TRAVERSE CITY, MI – Recovering U.S. light-vehicle sales will pass the 16 million-unit mark by 2015, says Jeff Schuster, senior vice president-forecasting for LMC Automotive.

That’s expected to be a sweet 16, compared with the last time the industry saw sales that high in the pre-recession year of 2007. Deliveries hit a low point of 10.6 million in 2009.

Today, as LV sales climb, Schuster foresees 14.3 million units this year, 15 million in 2013, 15.9 million in 2014 and 16.4 million in 2015.

“We’ll come close to breaking the 16 million barrier in 2014, but actually do it in 2015,” he tells WardsAuto at the Center for Automotive Research’s Management Briefing Seminars here. However, this time it will be different: “They will be healthier sales.”

Credit for that goes to auto makers doing a better job of matching supply to demand and keeping fleet sales below 20%. Excessive inventories and too many fleet sales were sins of the past that got many auto makers in trouble.

“Prices are up and incentives down,” Schuster says. “That has created a healthier financial situation for auto makers, but it has put some pressure on volume. However, I don’t see things going negative.”

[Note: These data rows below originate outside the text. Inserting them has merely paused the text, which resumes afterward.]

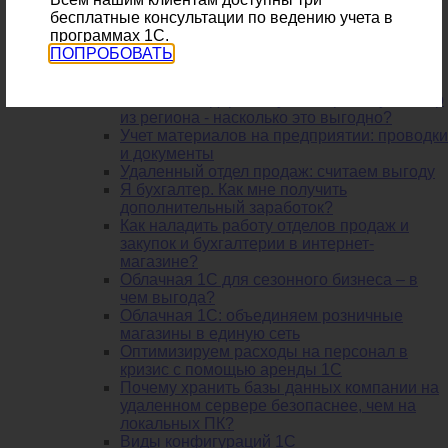
правила расчета отпускных
бесплатные консультации по ведению учета в
Что такое внеоборотные активы: состав и
программах 1С.
особенности
ПОПРОБОВАТЬ
Начинаем свой бизнес. Как учитывать
налоги?
Снижаем издержки бухгалтерии. Бухгалтер
из региона - насколько это выгодно?
Учет материалов на предприятии: проводки
и документы
Удаленный отдел продаж: считаем выгоду
Я бухгалтер. Как мне получить
дополнительный заработок?
Как наладить работу отделов продаж и
закупок и бухгалтерии в интернет-
магазине?
Облачная 1С для сезонного бизнеса – в
чем выгода?
Облачная 1С: объединяем розничные
магазины в единую сеть
Оптимизируем расходы на персонал в
кризис с помощью аренды 1С
Почему хранить базы данных компании на
удаленном сервере безопаснее, чем на
локальных ПК?
Виды конфигураций 1С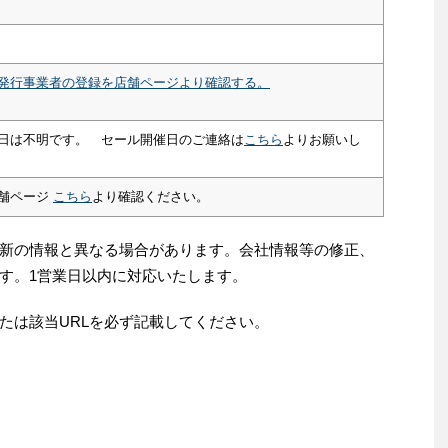
発行事業者の登録を店舗ページより確認する。
日は不明です。 セール開催日のご連絡は
こちら
よりお願いし
舗ページ
こちら
より確認ください。
新の情報と異なる場合があります。会社情報等の修正、
す。1営業日以内に対応いたします。
たは該当URLを必ず記載してください。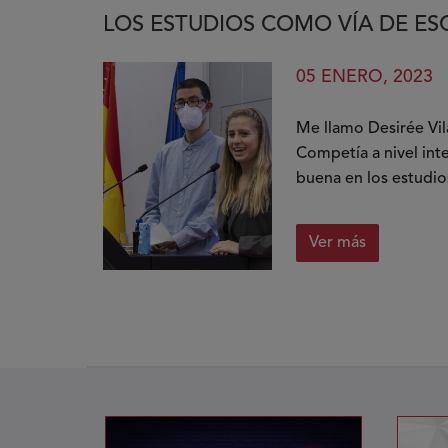
LOS ESTUDIOS COMO VÍA DE ES
05 ENERO, 2023
Me llamo Desirée Vil
Competía a nivel int
buena en los estudios
Ver más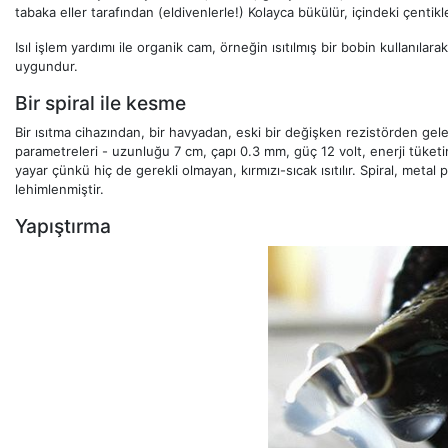
tabaka eller tarafından (eldivenlerle!) Kolayca bükülür, içindeki çenti
Isıl işlem yardımı ile organik cam, örneğin ısıtılmış bir bobin kullanılarak
uygundur.
Bir spiral ile kesme
Bir ısıtma cihazından, bir havyadan, eski bir değişken rezistörden gelen
parametreleri - uzunluğu 7 cm, çapı 0.3 mm, güç 12 volt, enerji tüketi
yayar çünkü hiç de gerekli olmayan, kırmızı-sıcak ısıtılır. Spiral, metal 
lehimlenmiştir.
Yapıştırma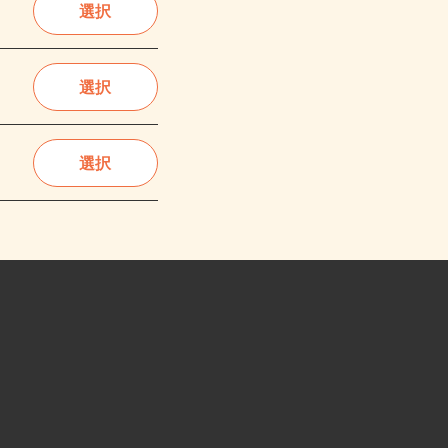
選択
選択
選択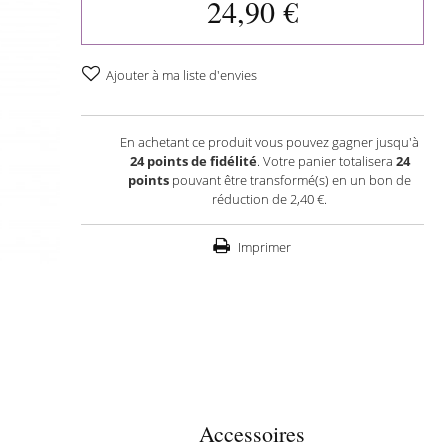
24,90 €
Ajouter à ma liste d'envies
En achetant ce produit vous pouvez gagner jusqu'à
24
points de fidélité
. Votre panier totalisera
24
points
pouvant être transformé(s) en un bon de
réduction de
2,40 €
.
Imprimer
Accessoires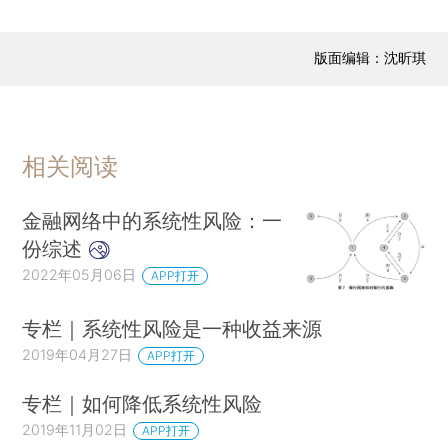
版面编辑：沈昕琪
相关阅读
金融网络中的系统性风险：一
份综述
2022年05月06日
APP打开
专栏｜系统性风险是一种收益来源
2019年04月27日
APP打开
专栏｜如何降低系统性风险
2019年11月02日
APP打开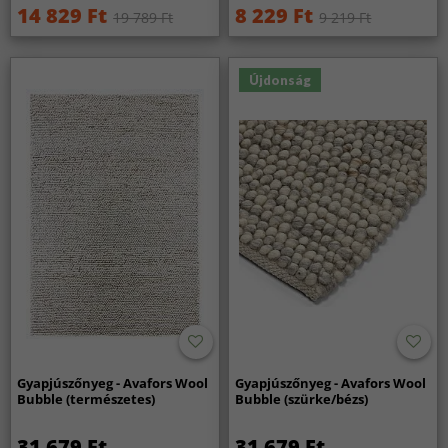
14 829 Ft
8 229 Ft
19 789 Ft
9 219 Ft
Újdonság
Gyapjúszőnyeg - Avafors Wool
Gyapjúszőnyeg - Avafors Wool
Bubble (természetes)
Bubble (szürke/bézs)
31 679 Ft
31 679 Ft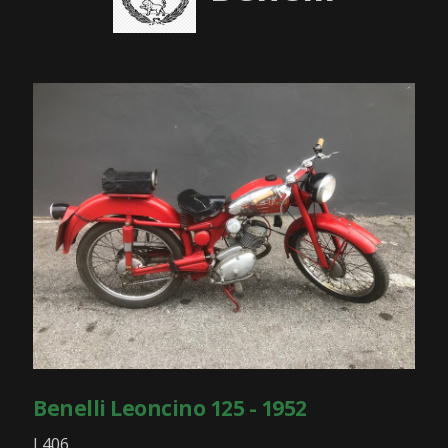
Benelli Leoncino 125 - 1952
L406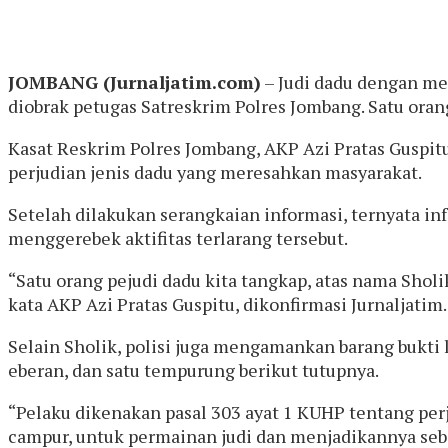
JOMBANG (Jurnaljatim.com)
– Judi dadu dengan me
diobrak petugas Satreskrim Polres Jombang. Satu oran
Kasat Reskrim Polres Jombang, AKP Azi Pratas Guspi
perjudian jenis dadu yang meresahkan masyarakat.
Setelah dilakukan serangkaian informasi, ternyata in
menggerebek aktifitas terlarang tersebut.
“Satu orang pejudi dadu kita tangkap, atas nama Sho
kata AKP Azi Pratas Guspitu, dikonfirmasi Jurnaljatim
Selain Sholik, polisi juga mengamankan barang bukti la
eberan, dan satu tempurung berikut tutupnya.
“Pelaku dikenakan pasal 303 ayat 1 KUHP tentang per
campur, untuk permainan judi dan menjadikannya se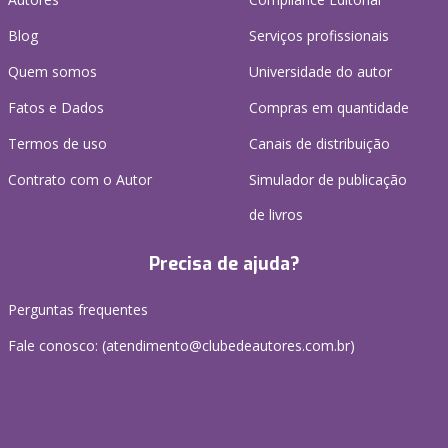
Blog
Serviços profissionais
Quem somos
Universidade do autor
Fatos e Dados
Compras em quantidade
Termos de uso
Canais de distribuição
Contrato com o Autor
Simulador de publicação
de livros
Precisa de ajuda?
Perguntas frequentes
Fale conosco: (atendimento@clubedeautores.com.br)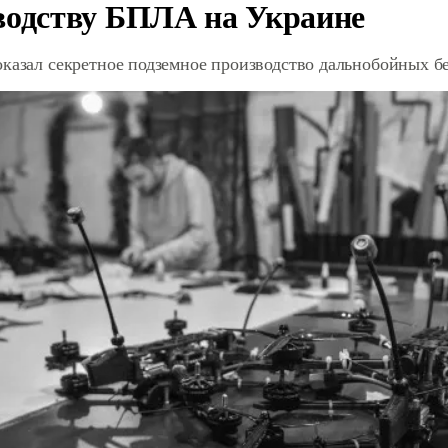
водству БПЛА на Украине
оказал секретное подземное производство дальнобойных б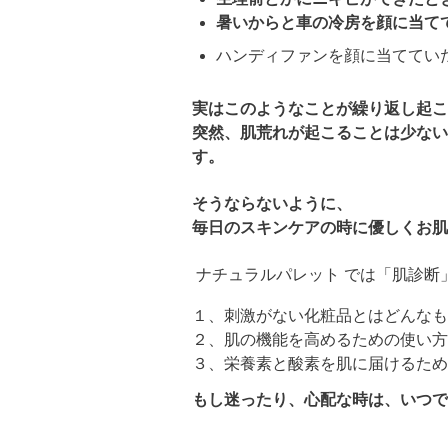
暑いからと車の冷房を顔に当て
ハンディファンを顔に当てて
実はこのようなことが繰り返し起こ
突然、肌荒れが起こることは少ない
す。
そうならないように、
毎日のスキンケアの時に優しくお肌
ナチュラルパレット では「肌診断
１、刺激がない化粧品とはどんなも
２、肌の機能を高めるための使い方
３、栄養素と酸素を肌に届けるため
もし迷ったり、心配な時は、いつで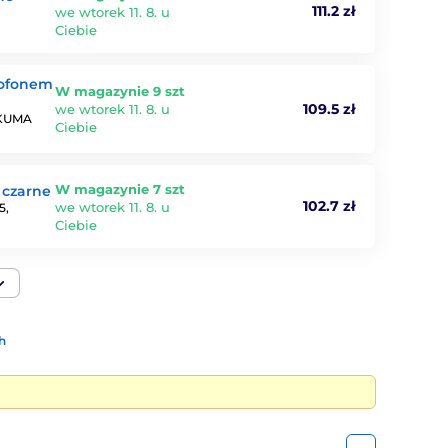
111.2 zł
we wtorek 11. 8. u
Ciebie
rofonem
W magazynie 9 szt
109.5 zł
we wtorek 11. 8. u
IKUMA
Ciebie
W magazynie 7 szt
 czarne
102.7 zł
we wtorek 11. 8. u
5,
Ciebie
h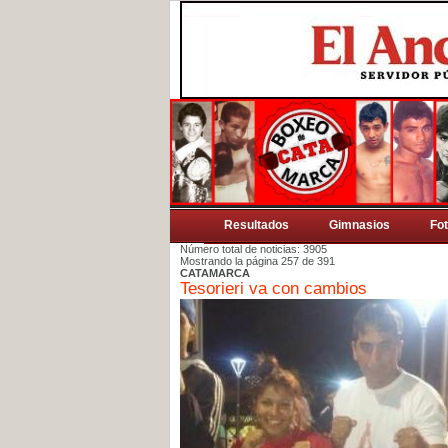
Resultados
Gimnasios
Fo
Número total de noticias: 3905
Mostrando la página 257 de 391
CATAMARCA
Tesorieri va con cambios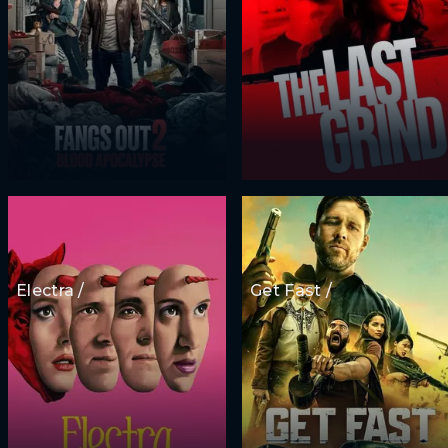
Electra /
Get Fast /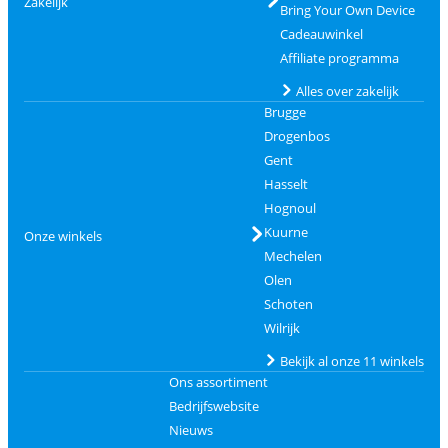
Zakelijk
Bring Your Own Device
Cadeauwinkel
Affiliate programma
Alles over zakelijk
Brugge
Drogenbos
Gent
Hasselt
Hognoul
Kuurne
Onze winkels
Mechelen
Olen
Schoten
Wilrijk
Bekijk al onze 11 winkels
Ons assortiment
Bedrijfswebsite
Nieuws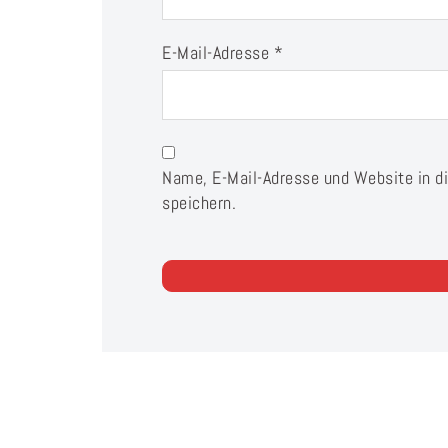
E-Mail-Adresse
*
Name, E-Mail-Adresse und Website in 
speichern.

Keeping his eye on the crystal ball, he predicts vehicle sales will hit 17 million units by 2018. The last time that happened was six years ago.

Schuster offers a “musts” list for long-term automotive growth:

  • The economy needs to cooperate.
  • The housing market must recover, which it is, however slowly.
  • Credit must remain available and at reasonable rates.

Schuster anticipates global sales of 80 million units this year, a 5% increase compared with 2011. Bright spots are the U.S. and Asia. In contrast, “Europe and parts of South America, led by Brazil, are in negative territory.”

By 2019, he predicts Toyota will be the world’s top-selling auto maker, followed by Volkswagen, Renault-Nissan, General Motors, Hyundai/Kia and Ford.

Meeting stricter federal fuel-economy mandates of the future could increase the cost of vehicles $1,300 to $4,000 per unit, as auto makers use advanced technology and alternative fuels to meet those standards.

But Schuster says consumers show little interest in electric vehicles, as evidenced by low sales. He puts more hope in plug-in hybrid vehicles. “EVs get all the attention but plug-ins make more sense.”

EV and plug-in hybrid deliveries will reach 1.1 million units by 2017, for a combined global market share of about 1.5%, Schuster predicts. Regular hybrid vehicles will see a 7% share.

“Many people say they consider alternative-fuel vehicles, but few actually buy them,” he says. “There still is a lot to be done with internal-combustion engines to increase fuel economy and efficiency.”

Baby Boomers delaying retirement, and thus increasing their disposable income, have helped car sales, he says. Conversely, “Millennials delaying adulthood” and living with their parents haven’t helped the cause of selling cars.

Some Millennials still reside in the family homes because they are economically strapped, Schuster tells WardsAuto. “But others just want to stay.”